------ DATA FOR REVIEW

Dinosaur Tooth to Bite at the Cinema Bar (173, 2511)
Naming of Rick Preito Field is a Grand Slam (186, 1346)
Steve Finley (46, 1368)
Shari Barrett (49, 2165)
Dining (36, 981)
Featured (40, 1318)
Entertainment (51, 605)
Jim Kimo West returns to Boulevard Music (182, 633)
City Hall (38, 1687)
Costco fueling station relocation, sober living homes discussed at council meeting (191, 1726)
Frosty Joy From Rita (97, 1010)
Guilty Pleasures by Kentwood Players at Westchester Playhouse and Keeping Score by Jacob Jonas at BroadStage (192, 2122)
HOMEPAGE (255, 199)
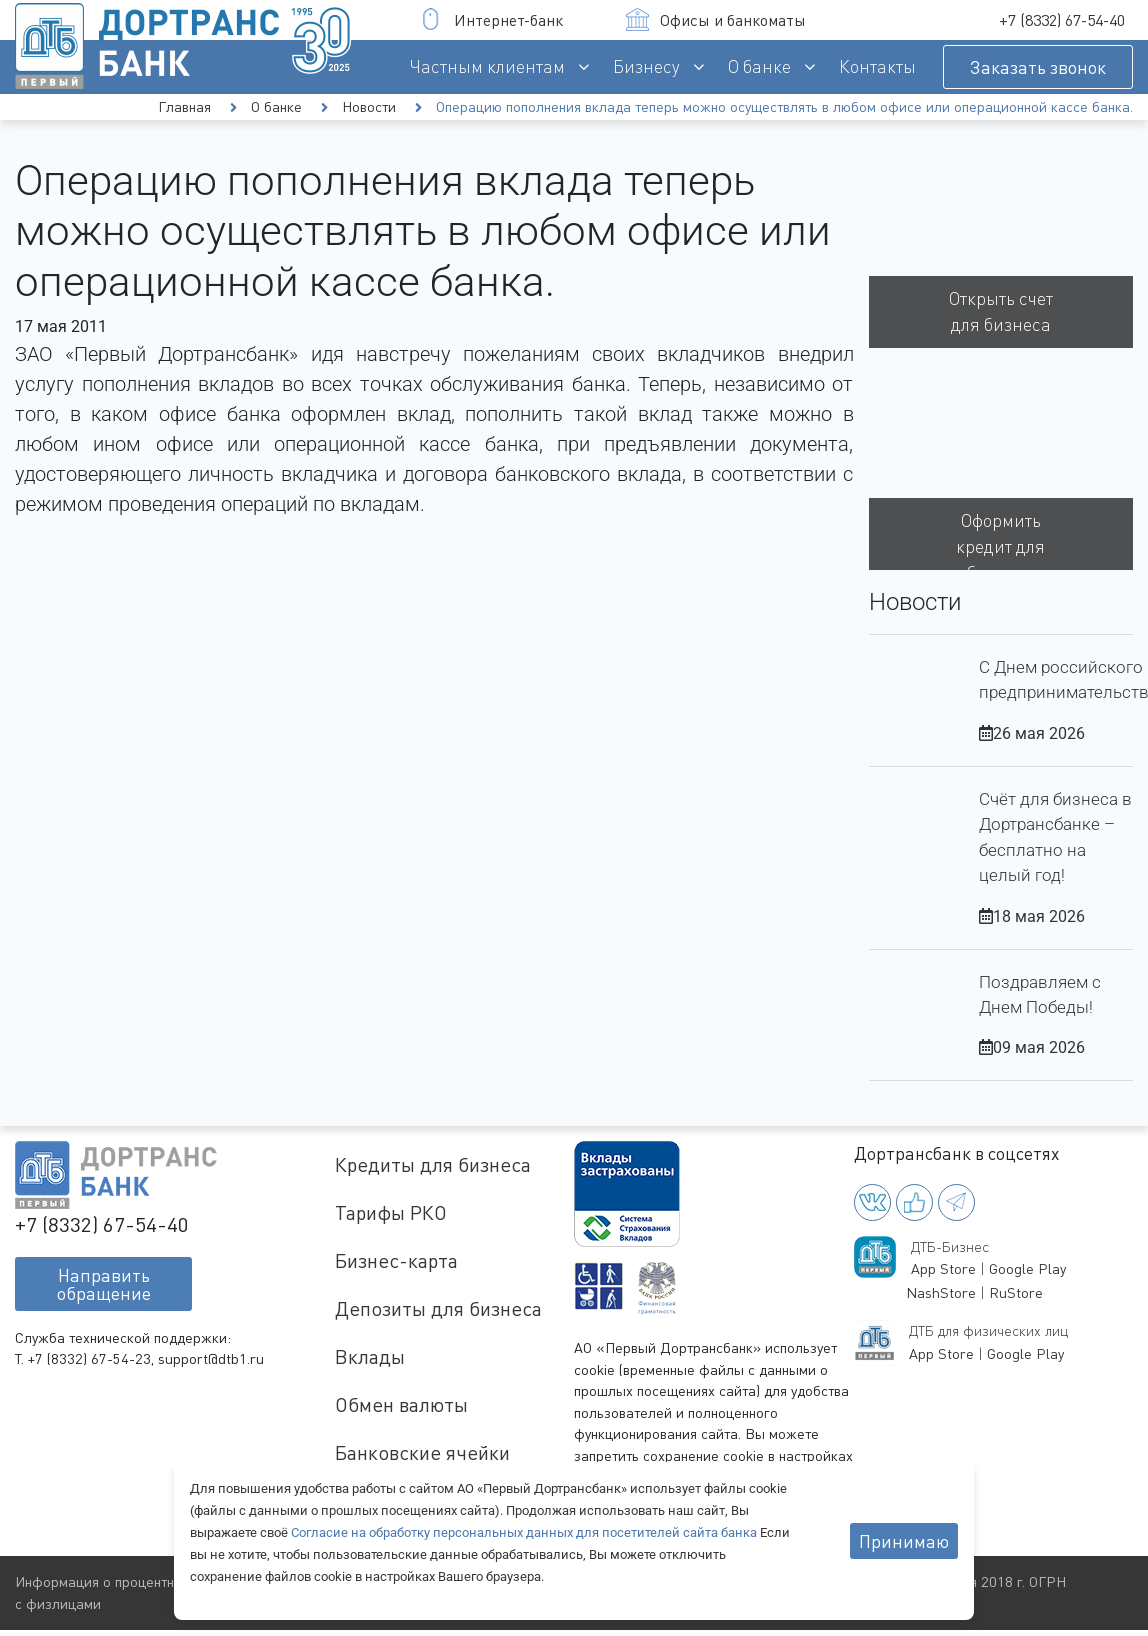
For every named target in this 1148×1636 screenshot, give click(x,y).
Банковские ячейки (422, 1452)
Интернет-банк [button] (491, 19)
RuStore (1016, 1292)
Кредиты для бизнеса (433, 1164)
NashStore (941, 1292)
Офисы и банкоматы (716, 19)
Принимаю (904, 1541)
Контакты (877, 66)
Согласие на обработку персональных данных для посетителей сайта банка (525, 1532)
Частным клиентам (487, 66)
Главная (184, 106)
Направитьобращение (104, 1284)
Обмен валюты (401, 1404)
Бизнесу (646, 66)
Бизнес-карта (396, 1260)
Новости (369, 106)
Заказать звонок (1038, 67)
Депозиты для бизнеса (438, 1308)
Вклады (370, 1356)
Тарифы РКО (391, 1212)
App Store (943, 1268)
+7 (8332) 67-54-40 (1062, 20)
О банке (759, 66)
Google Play (1027, 1268)
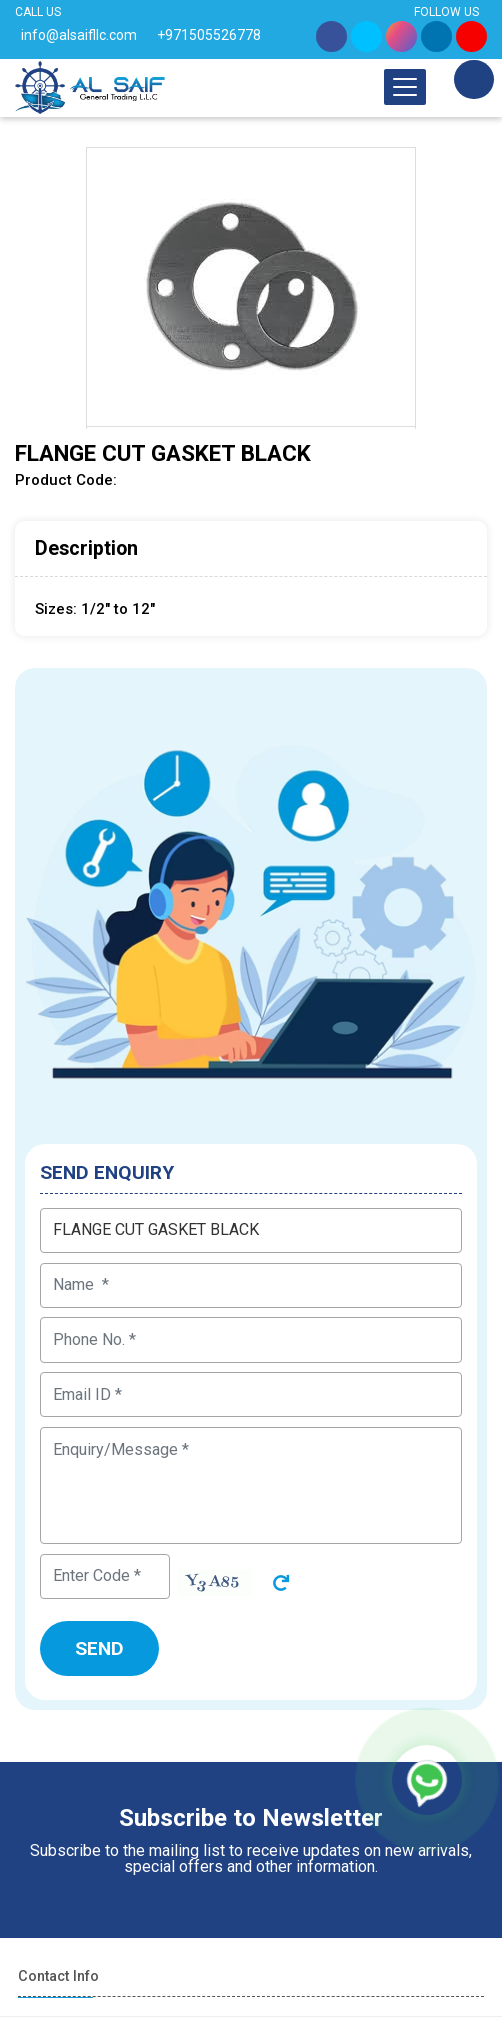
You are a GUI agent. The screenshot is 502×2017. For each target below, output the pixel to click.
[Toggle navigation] (405, 87)
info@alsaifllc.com (79, 35)
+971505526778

------------

*WORK REQUEST*
Your answer must be the lines from the first line of the entries above through the line that contains "City Hall (38, 1687)", written out exactly.

*SOLUTION FOR THIS TASK*
Dinosaur Tooth to Bite at the Cinema Bar (173, 2511)
Naming of Rick Preito Field is a Grand Slam (186, 1346)
Steve Finley (46, 1368)
Shari Barrett (49, 2165)
Dining (36, 981)
Featured (40, 1318)
Entertainment (51, 605)
Jim Kimo West returns to Boulevard Music (182, 633)
City Hall (38, 1687)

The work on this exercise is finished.